Reviewed by Cara Lynn
I was not crazy about this book. Told from the point of view of Drew (Andrew) and filled with more rough language than I like to read, I didn’t really like his stream of thought. The sex scenes were hot, but almost seemed gratuitous. They were not a turn-on for me, sorry to say. I think I go against the grain on this one.
What I did find fun was Drew’s comeuppance when he falls in love with Katherine Brooks, the new associate at his father’s investment banking firm. The sparks fly when Drew’s father makes them partners for business deals. It reminds me of some of the old-time movies, but with coarse language.
I like how he defends her, more than once.

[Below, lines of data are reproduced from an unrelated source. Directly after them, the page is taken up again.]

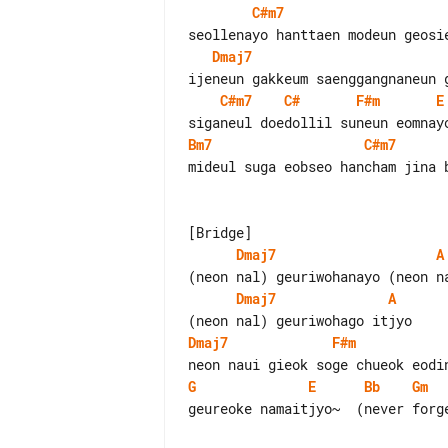
C#m7
Dmaj7
C#m7
C#
F#m
E
Bm7
C#m7
mideul suga eobseo hancham jina b
Dmaj7
A
Dmaj7
A
Dmaj7
F#m
G
E
Bb
Gm
geureoke namaitjyo~  (never forge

Katherine is long-time engaged to her rather blah boyfriend. We are glad to see him go. He only acts as the spur that goads Drew’s commitment.
The book opens with Drew thinking he has the flu, when he believes Katherine has gone back with her fiance. Then the book backtracks to the before-story.
Drew, while wealthy, is not a particularly good catch, in my opinion, because he has had a series of one-night stands, uses women, isn’t interested in commitment, gets tested every month for disease. Who wants to live like that? and can someone like that really change? This book makes you think it is possible. But not for me.
On the plus side: he loves his family; he loves his niece; they love him; they root for each other. With love like this behind him and around him, perhaps it is possible that when he finds a love like that, he also will have found his family.